Applications of Deep Learning to Visual Content Processing and Analysis
Xiaohong Liu, McMaster University
2021-07-05 09:30:00 ~ 2021-07-05 11:00:00
腾讯线上会议(会议ID：724 935 026 , 会议密码：792762)
The advancement of computer architecture and chip design has set the stage for the deep learning revolution by supplying enormous computational power. In general, deep learning is built upon neural networks that can be regarded as a universal approximator of any mathematical function. In contrast to model-based machine learning where the representative features are designed by human engineers, deep learning enables the automatic discovery of desirable feature representations based on a data-driven manner. In this talk, my recent researches for visual content processing and analysis based on deep learning are introduced that involve the fields of image dehazing, video super-resolution, and image manipulation detection and localization, each with broad application prospects.
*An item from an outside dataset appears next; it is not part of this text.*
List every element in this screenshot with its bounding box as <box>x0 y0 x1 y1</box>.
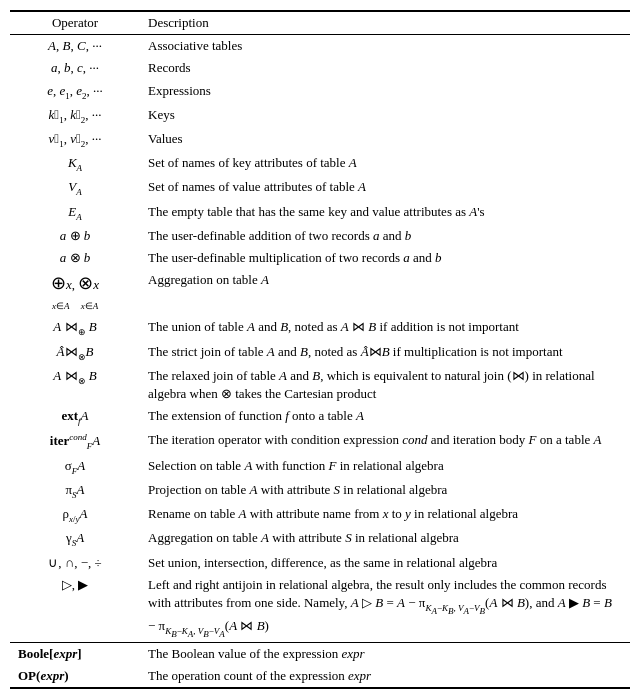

Xiaohong Liu received the B.E. degree in Communication Engineering from Southwest Jiaotong University, China, in 2014, and the M.A.Sc. degree in Electrical and Computer Engineering from the University of Ottawa, Canada, in 2016. Currently, he is a Ph.D. candidate with the Department of Electrical and Computer Engineering, McMaster University, Canada. His research interests include image dehazing/deraining, video super-resolution, and image forgery detection.
Xiaohong received several prestigious awards such as the Ontario Graduate Scholarship in 2019, the NSERC Alexander Graham Bell Canada Graduate Scholarship-Doctoral in 2020, and Borealis AI Global Fellowship in 2020.